Trophy Helps Illustrate Importance of State Rivalry

Not simply a traveling trophy for the winner of the UNLV vs. Nevada, Reno game, the Fremont Cannon is ever-present at the now-annual Battle for Nevada.

The tradition of awarding the cannon to the victors started more than three decades ago when the Rebels' first football coach, Bill Ireland, felt the young rivalry between the north and south schools could use a symbolic trophy to stimulate interest. The prize turned out to be a replica of the howitzer used by John C. Fremont, one of America's foremost trailblazers, as he headed west into Nevada in 1843. Legend has it that Fremont violated U.S. War Department rules by taking the cannon with him on his westward trek without permission and then abandoned the weapon in a Sierra-Nevada snowdrift.

Built by the Kennecott Copper Corp., Nevada Mines Division, the cannon is valued at more than $10,000 and is considered one of the best, and loudest, symbols of rivalry in the college football. The Fremont is one of only two cannon prizes in all rivalry games, along with Illinois vs. Purdue.

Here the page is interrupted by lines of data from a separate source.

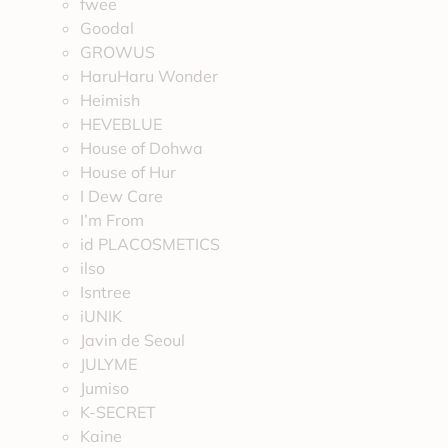
fwee
Goodal
GROWUS
HaruHaru Wonder
Heimish
HEVEBLUE
House of Dohwa
House of Hur
I Dew Care
I’m From
id PLACOSMETICS
ilso
Isntree
iUNIK
Javin de Seoul
JULYME
Jumiso
K-SECRET
Kaine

The Wolf Pack held the cannon first because they had beaten the Rebels 30-28 in the first game of the series on Thanksgiving Day 1969. UNLV promptly won rights to the big gun in 1970 with a 42-30 home win and went on to dominate the series with eight wins in the next 11 games played. After UNR rebounded to win five straight games (1989-1993), UNLV regained the cannon in its Silver Anniversary Year in 1994.